Looking in his drawers he found a new pair of blue jeans, his gray boxer briefs, a red T-shirt with Iron Maiden on the front, and a pair of crew-cut white socks. Getting dressed, Inuyasha threw on his sneakers and limped toward the kitchen.
When he got into the kitchen area, Inuyasha found the note about the dishwasher and although he wanted to just break every dish in the house to get back at his brother, Inuyasha decided it was best to just comply. Inuyasha figured that he could gain his vengeance and justice against Sesshomaru later, so he started the dishwasher and threw away the note.
Opening a chicken ramen cup of noodle soup, Inuyasha filled the cup with water and placed it in the microwave. Ramen may not have been a breakfast food, but Inuyasha really did not want to cook and cereal just did not sound good this morning.
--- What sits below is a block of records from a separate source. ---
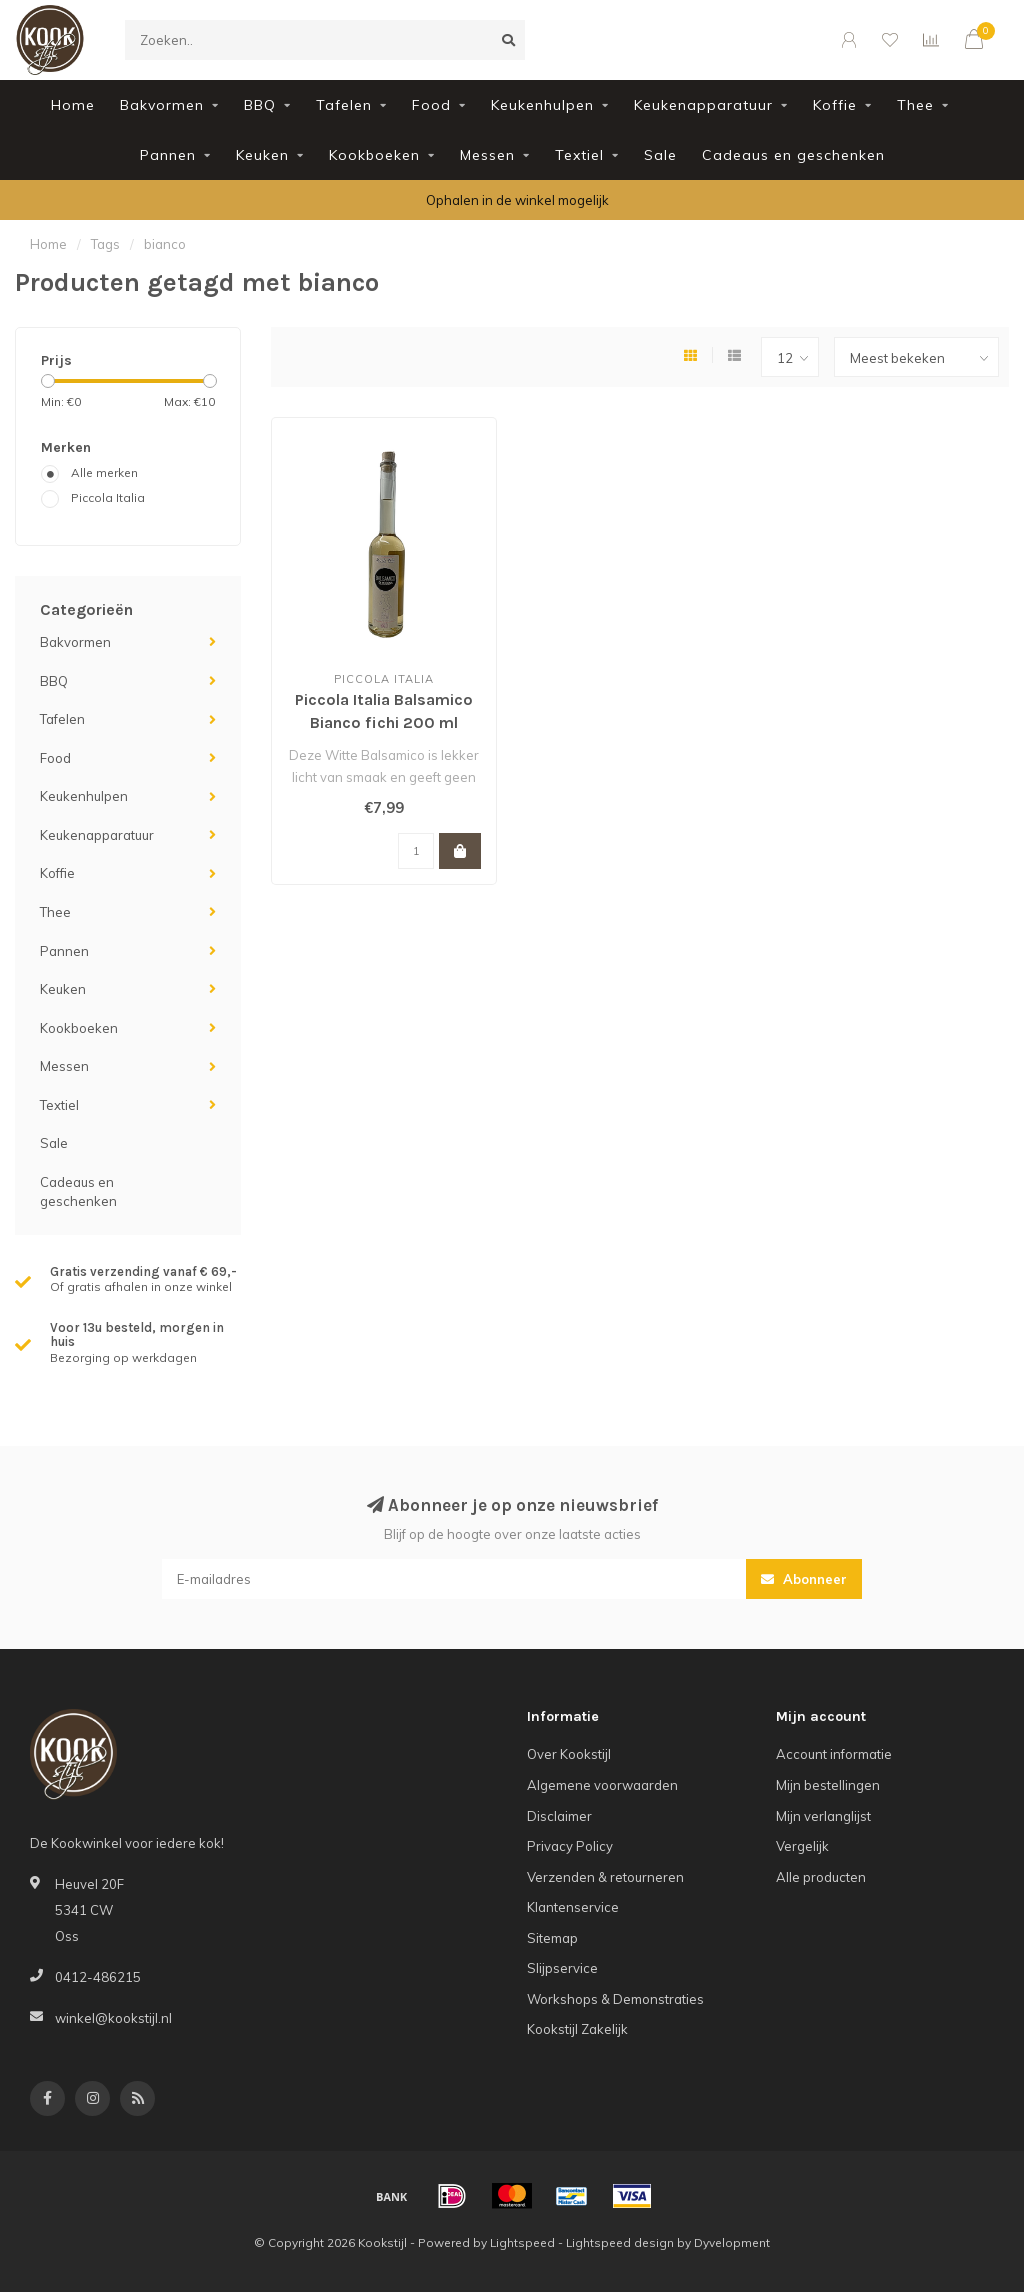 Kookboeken (374, 155)
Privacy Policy (570, 1846)
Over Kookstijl (569, 1754)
The microwave soon beeped and Inuyasha put his fork over the top of the paper lid to allow the noodles to become softer before eating it.
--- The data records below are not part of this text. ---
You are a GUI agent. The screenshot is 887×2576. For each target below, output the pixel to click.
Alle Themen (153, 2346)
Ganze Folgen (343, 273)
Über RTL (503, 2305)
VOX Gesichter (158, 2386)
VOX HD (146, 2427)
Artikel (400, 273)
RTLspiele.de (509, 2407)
Only ramen noodles understood Inuyasha and never judged him for who he was. Ramen was acceptance from old friends and loved ones long gone which is why immortality felt like a curse more than a blessing sometimes.
Ramen is Inuyasha’s all-time favorite food due to the great positive memories it carried from the past, not because of its salty meaty flavor or the fact it was a cheap affordable staple anyone could enjoy for less than a dollar. Ramen noodles were one of Inuyasha’s very few happy moments he needed, or he might just crack completely from the lack of positive anything in his life other than Sin and Koga. Inuyasha’s sanity already was on a thin edge of toppling into that darkness that consumes everything good until all that is left is blind rage, unending pain, and suffering that makes you really wish you were dead finally before you lash out at others who do not deserve your fury.
Sitting down at the table as carefully as possible, Inuyasha was only glad that he healed faster than a human since his ass was slowly starting to feel better. Grateful for the cushion, Inuyasha adjusted himself on the seat then grasped the daily newspaper and read the comics.
Inuyasha’s phone suddenly rang making Inuyasha jump a bit since he apparently put the ringer on loud again. It was Sesshomaru on the line, the last person he wanted to talk to, but if he did not answer Inuyasha knew that he would lose his freedom from this shithole.
“What do ya want asshole?”
Inuyasha stated answering his phone with the usual tone and greeting to his fucked up twisted monster of a sibling.
“Where are you?”
Sesshomaru asked trying to remain calm. He needed to talk to Inuyasha about their activities last night and this morning.
“I am home, where else would I be?”
Inuyasha answered irritably.
“Fine, stay there until I get home.”
At that Sesshomaru hung up.
Inuyasha just looked at his phone and muttered.
“Where else would I be than home you prison guard fucktard who deserves to be locked away for all life on Earth? Criminal rape-faced bastard.”
The ramen happy memories now turned into a dark as hell nightmare who was coming home to bring with him his hellish lectures and any very wrong bullshit Sesshomaru could force on his little brother. Sadly, Inuyasha looked at his cup of soup tossing it into the trash before heading to the front room to maybe play some video game to kill something before he went off and murdered every stinking person who fucked with him, especially his worst enemy he just had to be related to of all people in the universe, his elder brother.